Transthyretin amyloid cardiomyopathy (ATTR-CM) is a complex and serious form of heart failure caused by the accumulation of transthyretin amyloid protein in the heart muscle. Variable symptoms of ATTR-CM can lead to a delayed diagnosis. Recognizing the diagnostic indicators is crucial to promptly detect this condition. A targeted literature review was conducted to examine the latest international consensus recommendations on a comprehensive diagnosis of ATTR-CM. Additionally, a panel consisting of nuclear medicine expert consultants (n = 10) and nuclear imaging technicians (n = 2) convened virtually from the Kingdom of Saudi Arabia (KSA) to formulate best practices for ATTR-CM diagnosis. The panel reached a consensus on a standard diagnostic pathway for ATTR-CM, which commences by evaluating the presence of clinical red flags and initiating a cardiac workup to assess the patient’s echocardiogram. Cardiac magnetic resonance imaging may be needed, in uncertain cases. When there is a high suspicion of ATTR-CM, patients undergo nuclear scintigraphy and hematologic tests to rule out primary or light-chain amyloidosis. The expert panel emphasized that implementing best practices will support healthcare professionals in KSA to improve their ability to detect and diagnose ATTR-CM more accurately and promptly. Diagnosing ATTR-CM accurately and early can reduce morbidity and mortality rates through appropriate treatment.

1. Introduction

Amyloidosis is a rare disease that occurs when amyloid proteins accumulate in organs and tissues of the body. The human heart is frequently impacted by two distinct types of amyloid proteins: the primary or light-chain (AL) and the transthyretin (TTR) amyloidosis proteins [1]. Amyloid fibrils accumulating in the myocardium can lead to heart failure due to infiltrative cardiomyopathy [2,3]. Most patients with TTR amyloidosis have cardiac involvement. TTR is synthesized by the liver and is present in both serum and cerebrospinal fluid. One of its primary functions is to act as a carrier protein for two essential compounds: retinol (vitamin A) and thyroxine (T4) [4,5]. Under normal physiological conditions, TTR is present in the bloodstream in the form of a tetramer that comprises four monomers with beta-sheet rich structures. Changes in the protein’s structure can cause it to lose its tetrameric shape and misfold. As a result, the misfolded TTR can accumulate in different organs of the body and lead to amyloid diseases, such as transthyretin amyloid cardiomyopathy (ATTR-CM) [6]. Invariably, the accumulation of the amyloid protein in various organs of the body can cause other diseases that may hint at the presence of cardiac amyloidosis. Conditions such as carpal tunnel syndrome, lumbar spinal stenosis, bicep tendon rupture, and polyneuropathy affecting the autonomic or sensory systems are associated with amyloidosis [7].

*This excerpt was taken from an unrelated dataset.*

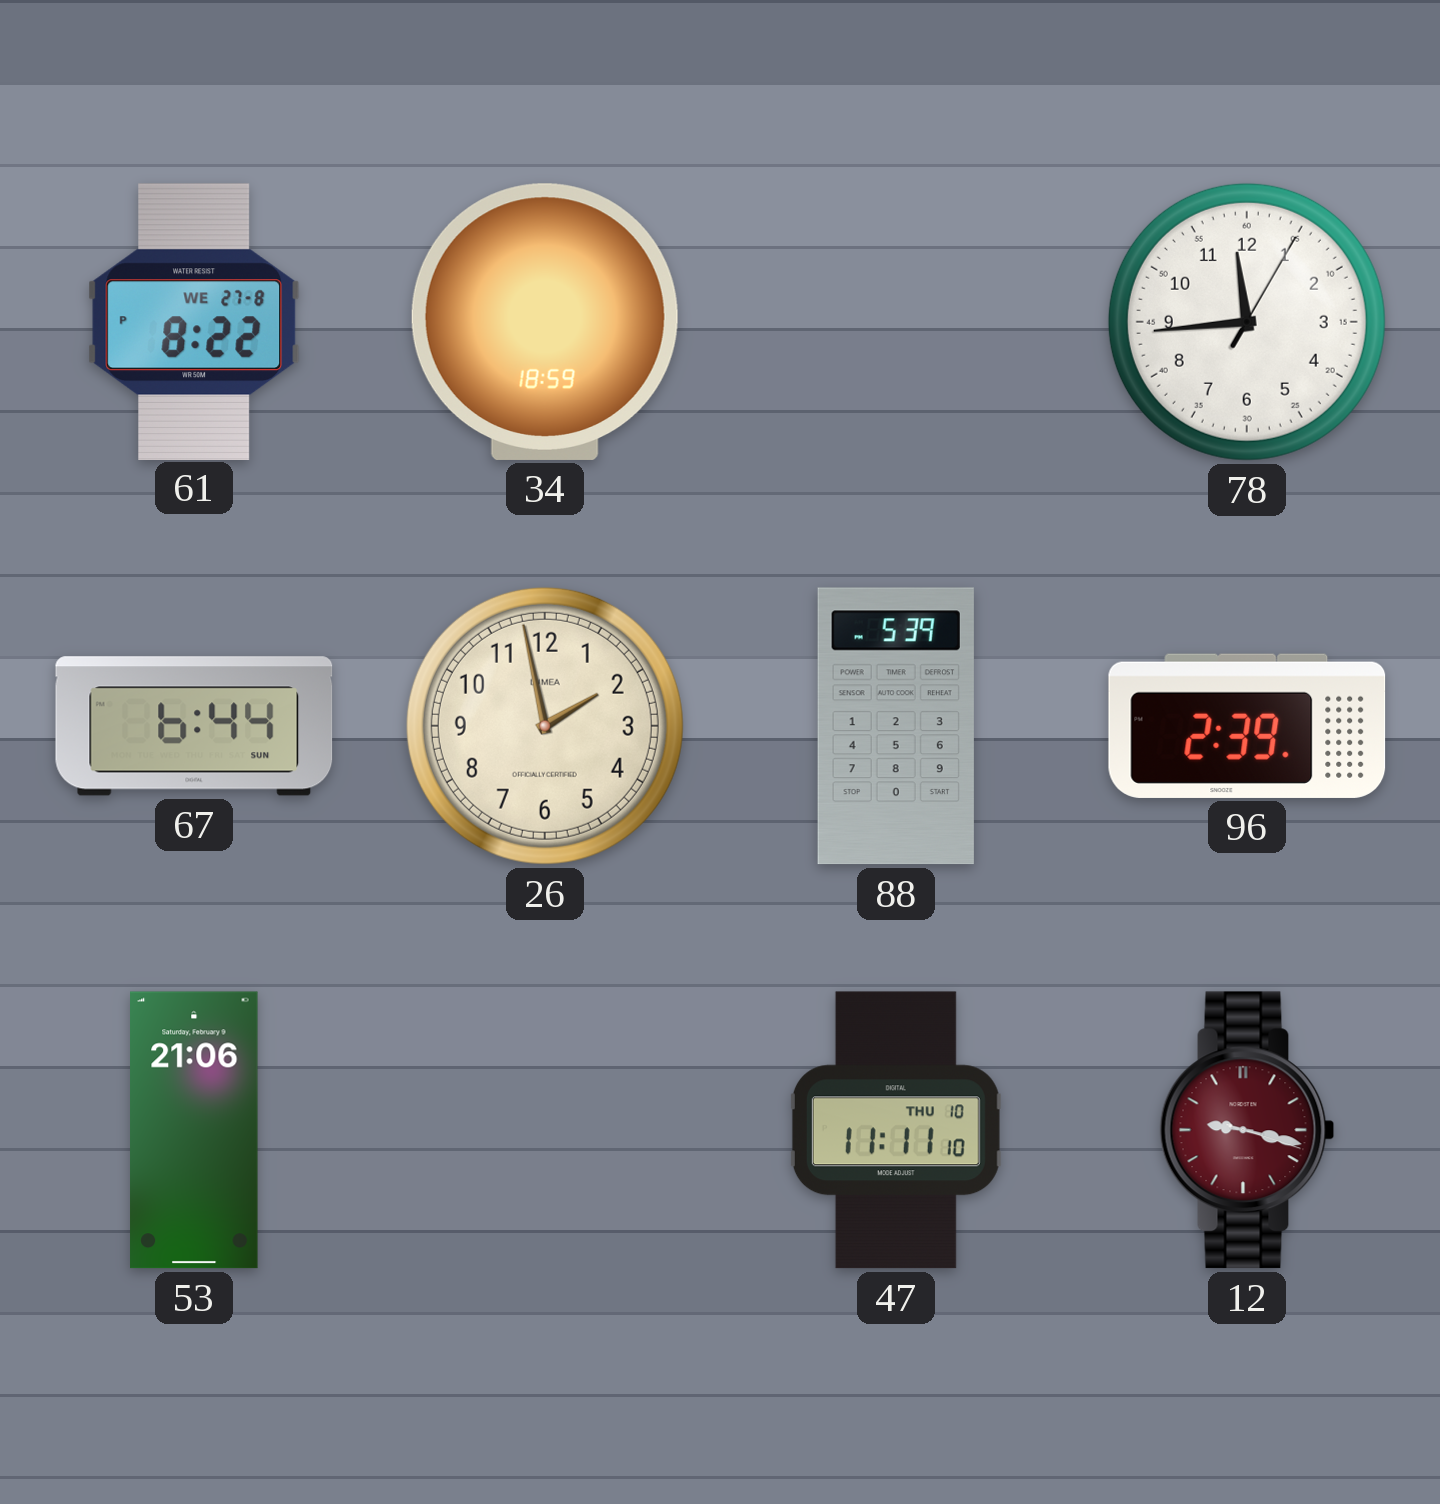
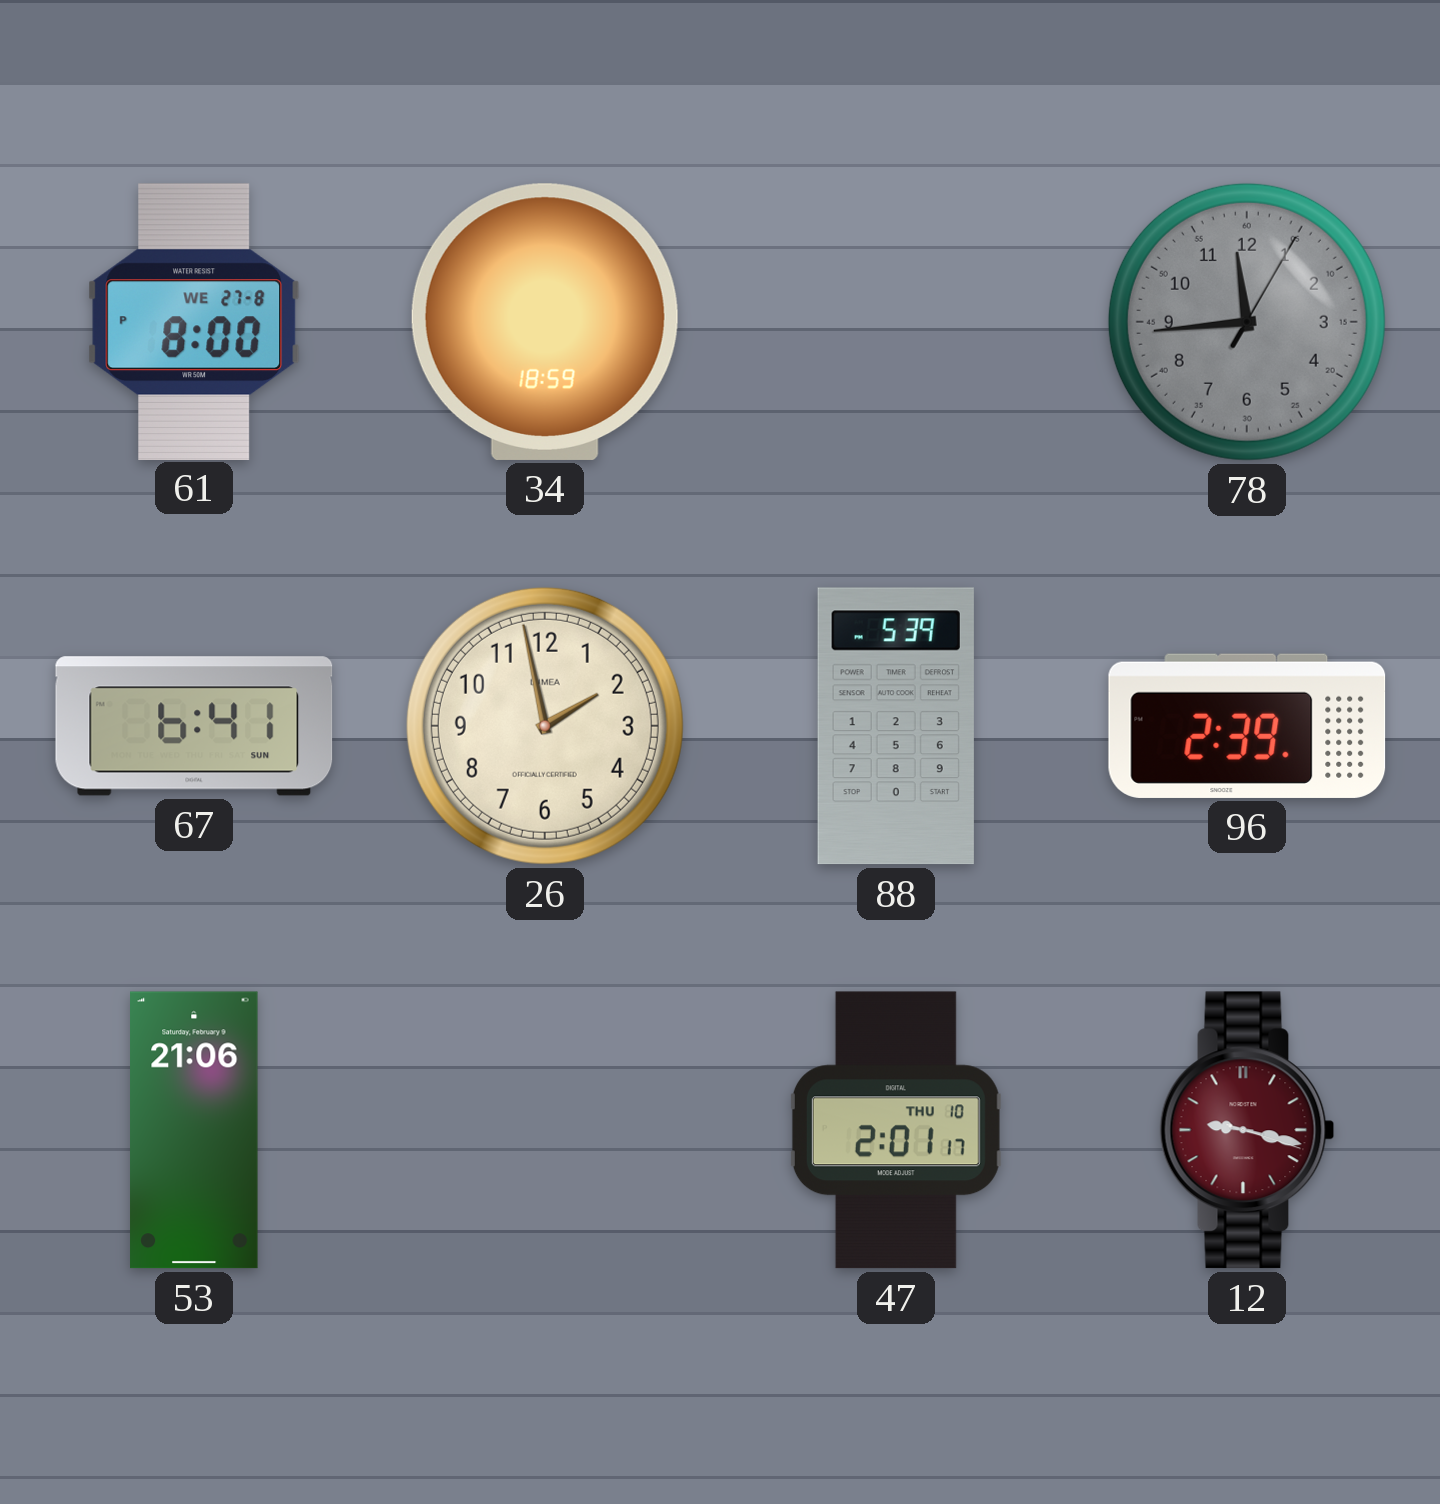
61: 8:22 -> 8:00
78 dial: white -> grey
67: 6:44 -> 6:41
47: 11:11 -> 2:01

ATTR-CM is classified into two types: hereditary (hATTR-CM) and wild-type (wtATTR-CM). hATTR-CM is a genetic disorder caused by a mutation in the transthyretin gene. On the other hand, wtATTR-CM is a condition that occurs due to aging. In both forms, the transthyretin protein becomes structurally unstable, leading to its accumulation in the heart [8]. The onset of hATTR-CM can occur in people in their 50s to 60s, whereas wtATTR-CM typically develops in older individuals, usually in their late 70s to 80s [8]. The detection of ATTR-CM has frequently been overlooked or delayed because of inadequate diagnostic methods [9].

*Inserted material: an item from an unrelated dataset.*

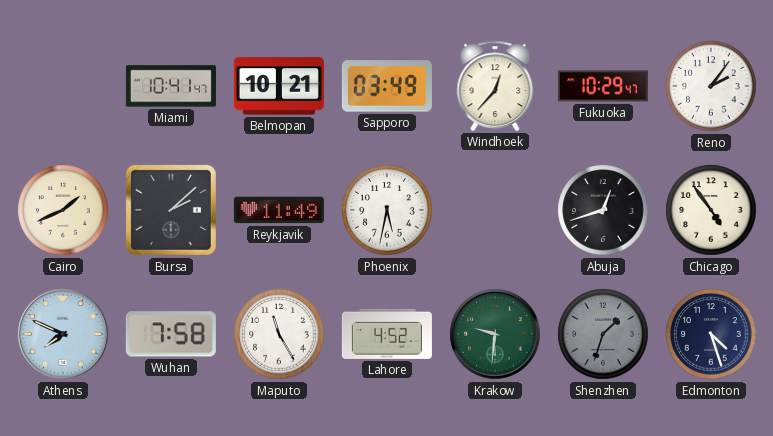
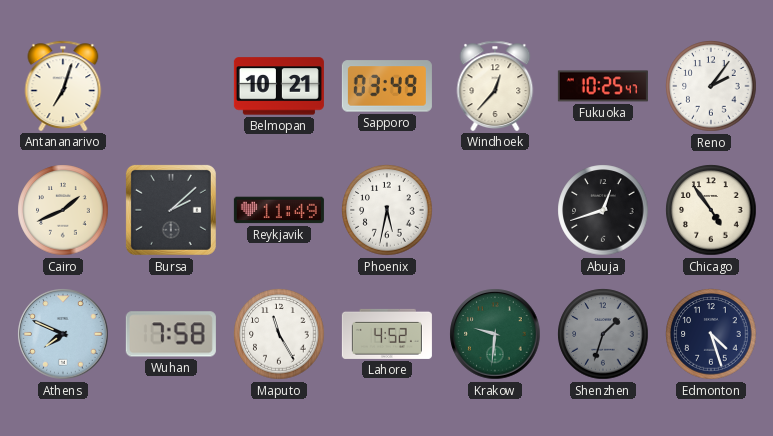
Antananarivo: none -> 7:03
Miami: 10:41 -> none
Fukuoka: 10:29 -> 10:25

The diagnostic methods and clinical management strategies of cardiac amyloidosis have undergone significant and impactful changes in the last decade. Previously considered rare due to delayed diagnosis, recent non-biopsy diagnostic advancements have raised awareness of ATTR-CM. In screened patient cohorts, ATTR-CM has been detected in 16% of severe aortic stenosis cases and 13% of heart failure with preserved ejection fraction (HFpEF) cases [10,11]. In France, the incidence of new cases of ATTR-CM increased from 0.6/100,000 person-years in 2011 to 3.6/100,000 person-years in 2019 [12]. Currently, ATTR-CM affects approximately 3 in 10,000 people in Europe [13]. In the United States, an estimated 5000–7000 new cases are diagnosed annually [8].

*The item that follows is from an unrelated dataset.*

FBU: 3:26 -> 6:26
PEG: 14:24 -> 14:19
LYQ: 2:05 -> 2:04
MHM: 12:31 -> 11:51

Despite the progress made in non-invasive diagnostic techniques, identifying cardiac amyloidosis remains a challenging task. Typically, it entails multiple hospital visits and consultations with over five different medical specialties, resulting in an average delay of 8 months in reaching a cardiac amyloidosis diagnosis [14]. This extended timeframe is in part due to the condition’s multi-system effects and the fact that many treating physicians have a low level of suspicion regarding it.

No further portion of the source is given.